Tree array + dynamic programming
In the solution of “dichotomy + dynamic programming”, we optimize the process of finding the i-th file by “dichotomy”.
This process can also be achieved through “tree arrays”.
We still sort w first, and then use a “tree array” to maintain the maximum number of prefixes for the H dimension.
As for the height of H, we only care about the size relationship between multiple envelopes, not the specific difference. We need to discretize H.
In general, if you’re using a tree array, you’re going to have to discretize it, especially if you’re going to use O(n)O(n)O(n) to store dp.
class Solution {
int[] tree;
int lowbit(int x) {
return x & -x;
}
public int maxEnvelopes(int[][] es) {
int n = es.length;
if (n == 0) return n;
// Since we use g to record height, we just need to change w from small to sort
Arrays.sort(es, (a, b)->a[0] - b[0]);
// Discretize all h's first
Set<Integer> set = new HashSet<>();
for (int i = 0; i < n; i++) set.add(es[i][1]);
int cnt = set.size();
int[] hs = new int[cnt];
int idx = 0;
for (int i : set) hs[idx++] = i;
Arrays.sort(hs);
for (int i = 0; i < n; i++) es[i][1] = Arrays.binarySearch(hs, es[i][1]) + 1;
// Create a tree array
tree = new int[cnt + 1];
// f(I) is the maximum value that takes into account the first I items and ends with the ith item
int[] f = new int[n];
int ans = 1;
for (int i = 0, j = 0; i < n; i++) {
// Do not update the tree array for w identical data
if (es[i][0] != es[j][0]) {
// restrict j from crossing I, make sure that only the "historical envelope" before the i-th envelope appears in the tree array.
while (j < i) {
for (int u = es[j][1]; u <= cnt; u += lowbit(u)) {
tree[u] = Math.max(tree[u], f[j]);
}
j++;
}
}
f[i] = 1;
for (int u = es[i][1] - 1; u > 0; u -= lowbit(u)) {
f[i] = Math.max(f[i], tree[u] + 1);
}
ans = Math.max(ans, f[i]);
}
returnans; }}Copy the code- Time complexity: Updating the “tree array” for each item is O(logn)O(\log{n})O(logn). The overall complexity is O(nlogn)O(n\log{n})O(nlogn)
- Space complexity: O(n)O(n)O(n)
The last
This is the No.354 article in our “Brush through LeetCode” series, which started on 2021/01/01. There are 1916 topics in LeetCode by the start date, some of which have locks.

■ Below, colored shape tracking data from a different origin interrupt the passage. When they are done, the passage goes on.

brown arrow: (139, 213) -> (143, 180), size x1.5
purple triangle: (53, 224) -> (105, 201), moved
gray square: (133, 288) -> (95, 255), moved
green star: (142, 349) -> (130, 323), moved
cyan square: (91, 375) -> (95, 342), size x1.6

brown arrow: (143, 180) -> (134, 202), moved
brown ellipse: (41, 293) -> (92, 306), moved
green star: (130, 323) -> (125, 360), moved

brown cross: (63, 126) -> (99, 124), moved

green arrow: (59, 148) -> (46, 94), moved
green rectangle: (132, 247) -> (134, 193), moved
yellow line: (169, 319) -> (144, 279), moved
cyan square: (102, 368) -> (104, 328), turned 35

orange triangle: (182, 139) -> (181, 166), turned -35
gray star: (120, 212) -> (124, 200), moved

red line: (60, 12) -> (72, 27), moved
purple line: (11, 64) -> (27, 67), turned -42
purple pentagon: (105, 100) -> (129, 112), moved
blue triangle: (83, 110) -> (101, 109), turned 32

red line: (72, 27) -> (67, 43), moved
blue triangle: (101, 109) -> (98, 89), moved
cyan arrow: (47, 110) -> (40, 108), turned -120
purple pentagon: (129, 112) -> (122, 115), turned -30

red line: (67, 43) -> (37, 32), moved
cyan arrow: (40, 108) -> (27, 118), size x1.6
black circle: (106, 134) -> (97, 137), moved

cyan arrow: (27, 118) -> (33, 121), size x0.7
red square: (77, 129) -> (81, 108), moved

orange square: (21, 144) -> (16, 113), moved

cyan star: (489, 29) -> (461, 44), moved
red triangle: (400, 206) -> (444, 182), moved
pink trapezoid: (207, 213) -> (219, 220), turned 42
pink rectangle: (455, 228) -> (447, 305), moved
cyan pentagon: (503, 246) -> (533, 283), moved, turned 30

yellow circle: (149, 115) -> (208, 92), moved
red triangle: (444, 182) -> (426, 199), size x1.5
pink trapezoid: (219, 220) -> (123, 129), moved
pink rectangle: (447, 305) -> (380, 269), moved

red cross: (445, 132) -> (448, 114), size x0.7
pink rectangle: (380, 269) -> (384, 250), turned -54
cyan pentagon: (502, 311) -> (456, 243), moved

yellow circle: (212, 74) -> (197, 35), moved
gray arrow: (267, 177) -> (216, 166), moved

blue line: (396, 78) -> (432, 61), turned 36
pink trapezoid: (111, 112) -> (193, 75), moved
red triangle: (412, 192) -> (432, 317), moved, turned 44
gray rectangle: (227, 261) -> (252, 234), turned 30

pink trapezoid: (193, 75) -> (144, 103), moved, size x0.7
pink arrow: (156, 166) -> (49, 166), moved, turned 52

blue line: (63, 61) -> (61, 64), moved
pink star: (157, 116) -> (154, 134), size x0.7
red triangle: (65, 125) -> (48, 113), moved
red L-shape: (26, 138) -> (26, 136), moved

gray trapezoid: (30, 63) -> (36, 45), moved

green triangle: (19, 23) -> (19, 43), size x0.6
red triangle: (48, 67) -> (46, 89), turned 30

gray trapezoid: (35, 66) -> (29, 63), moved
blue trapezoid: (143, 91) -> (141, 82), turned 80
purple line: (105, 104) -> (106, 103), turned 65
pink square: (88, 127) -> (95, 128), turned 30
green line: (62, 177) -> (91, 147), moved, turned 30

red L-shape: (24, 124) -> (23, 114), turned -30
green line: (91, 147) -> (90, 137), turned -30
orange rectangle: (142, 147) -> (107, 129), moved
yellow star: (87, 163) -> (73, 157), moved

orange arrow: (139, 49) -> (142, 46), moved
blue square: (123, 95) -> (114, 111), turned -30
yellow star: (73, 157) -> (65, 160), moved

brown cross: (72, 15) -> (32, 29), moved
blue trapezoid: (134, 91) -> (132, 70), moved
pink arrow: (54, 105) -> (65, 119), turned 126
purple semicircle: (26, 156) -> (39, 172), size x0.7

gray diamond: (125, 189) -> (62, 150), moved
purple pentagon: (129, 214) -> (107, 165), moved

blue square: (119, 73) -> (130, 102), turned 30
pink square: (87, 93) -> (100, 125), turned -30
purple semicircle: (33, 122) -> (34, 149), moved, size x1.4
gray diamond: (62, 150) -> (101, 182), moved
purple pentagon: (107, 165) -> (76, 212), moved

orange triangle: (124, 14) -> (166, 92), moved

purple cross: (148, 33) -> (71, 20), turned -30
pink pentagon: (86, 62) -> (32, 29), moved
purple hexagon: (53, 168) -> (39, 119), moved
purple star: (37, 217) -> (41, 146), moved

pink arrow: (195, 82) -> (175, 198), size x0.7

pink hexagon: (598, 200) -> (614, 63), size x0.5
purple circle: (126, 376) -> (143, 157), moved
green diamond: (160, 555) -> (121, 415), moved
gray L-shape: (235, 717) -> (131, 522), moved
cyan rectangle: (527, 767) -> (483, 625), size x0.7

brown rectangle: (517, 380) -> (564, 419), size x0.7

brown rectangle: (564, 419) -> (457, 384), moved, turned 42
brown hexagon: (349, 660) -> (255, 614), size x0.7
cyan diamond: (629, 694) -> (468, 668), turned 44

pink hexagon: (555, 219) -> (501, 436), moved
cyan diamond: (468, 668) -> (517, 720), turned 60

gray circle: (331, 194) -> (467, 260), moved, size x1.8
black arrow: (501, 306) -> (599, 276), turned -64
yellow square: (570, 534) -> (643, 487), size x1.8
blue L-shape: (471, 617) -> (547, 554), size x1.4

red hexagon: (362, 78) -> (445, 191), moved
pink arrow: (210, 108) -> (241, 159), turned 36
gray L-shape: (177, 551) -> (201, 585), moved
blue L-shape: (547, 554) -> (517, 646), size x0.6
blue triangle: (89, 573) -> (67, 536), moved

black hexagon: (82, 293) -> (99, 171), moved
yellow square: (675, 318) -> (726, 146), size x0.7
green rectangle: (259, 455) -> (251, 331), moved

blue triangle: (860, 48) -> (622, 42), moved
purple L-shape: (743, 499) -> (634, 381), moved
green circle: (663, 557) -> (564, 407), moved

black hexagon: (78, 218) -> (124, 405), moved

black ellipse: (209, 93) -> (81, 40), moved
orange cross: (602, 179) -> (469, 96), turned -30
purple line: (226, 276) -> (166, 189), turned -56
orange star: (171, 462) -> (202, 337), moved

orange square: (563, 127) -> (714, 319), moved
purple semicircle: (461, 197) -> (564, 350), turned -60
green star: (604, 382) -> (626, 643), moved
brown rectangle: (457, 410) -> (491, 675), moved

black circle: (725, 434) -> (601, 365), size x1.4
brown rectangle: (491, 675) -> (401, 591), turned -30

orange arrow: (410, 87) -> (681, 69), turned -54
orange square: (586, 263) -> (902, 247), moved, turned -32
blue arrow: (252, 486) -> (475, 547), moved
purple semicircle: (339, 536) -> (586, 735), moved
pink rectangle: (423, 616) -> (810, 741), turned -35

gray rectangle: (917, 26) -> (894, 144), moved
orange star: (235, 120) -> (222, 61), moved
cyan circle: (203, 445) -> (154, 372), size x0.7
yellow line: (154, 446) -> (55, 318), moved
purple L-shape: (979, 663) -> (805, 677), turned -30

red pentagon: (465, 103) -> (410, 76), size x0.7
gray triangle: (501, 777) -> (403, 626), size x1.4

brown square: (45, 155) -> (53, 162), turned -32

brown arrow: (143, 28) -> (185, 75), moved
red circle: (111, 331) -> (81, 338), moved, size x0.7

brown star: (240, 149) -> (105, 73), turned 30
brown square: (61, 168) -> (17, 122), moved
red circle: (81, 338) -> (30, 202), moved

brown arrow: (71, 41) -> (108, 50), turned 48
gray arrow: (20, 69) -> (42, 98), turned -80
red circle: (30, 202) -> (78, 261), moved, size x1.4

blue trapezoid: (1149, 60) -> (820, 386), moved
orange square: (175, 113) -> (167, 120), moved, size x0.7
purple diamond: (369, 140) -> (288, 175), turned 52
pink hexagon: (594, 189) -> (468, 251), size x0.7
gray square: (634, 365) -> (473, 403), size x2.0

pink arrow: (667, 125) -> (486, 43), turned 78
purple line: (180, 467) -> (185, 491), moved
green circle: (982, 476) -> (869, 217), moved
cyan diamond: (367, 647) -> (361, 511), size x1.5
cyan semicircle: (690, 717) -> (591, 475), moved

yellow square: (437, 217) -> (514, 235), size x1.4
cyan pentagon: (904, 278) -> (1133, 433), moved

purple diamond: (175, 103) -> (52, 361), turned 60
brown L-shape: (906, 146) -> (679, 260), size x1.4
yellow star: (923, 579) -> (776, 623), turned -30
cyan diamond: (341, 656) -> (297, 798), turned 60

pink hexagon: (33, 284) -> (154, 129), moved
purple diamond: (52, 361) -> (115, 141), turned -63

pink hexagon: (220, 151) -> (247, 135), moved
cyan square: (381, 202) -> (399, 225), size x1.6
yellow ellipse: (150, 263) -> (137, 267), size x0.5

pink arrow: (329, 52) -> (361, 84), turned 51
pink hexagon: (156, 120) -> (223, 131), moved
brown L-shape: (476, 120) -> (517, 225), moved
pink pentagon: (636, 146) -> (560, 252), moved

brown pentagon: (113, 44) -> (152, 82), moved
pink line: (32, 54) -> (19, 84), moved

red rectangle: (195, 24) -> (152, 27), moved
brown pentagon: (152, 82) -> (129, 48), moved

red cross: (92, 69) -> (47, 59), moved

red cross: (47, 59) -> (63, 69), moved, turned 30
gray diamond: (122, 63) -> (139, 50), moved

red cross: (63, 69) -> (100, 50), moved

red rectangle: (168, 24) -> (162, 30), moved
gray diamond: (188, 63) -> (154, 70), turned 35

In this series of articles, in addition to explaining how to solve the problem, I will also present the most concise code possible. If a general solution is involved, the corresponding code template will also be used.
In order to facilitate the students to debug and submit the code on the computer, I set up the relevant warehouse: github.com/SharingSour… .
In the repository, you’ll see links to the series of articles, the corresponding code for the series of articles, the LeetCode source links, and other preferred solutions.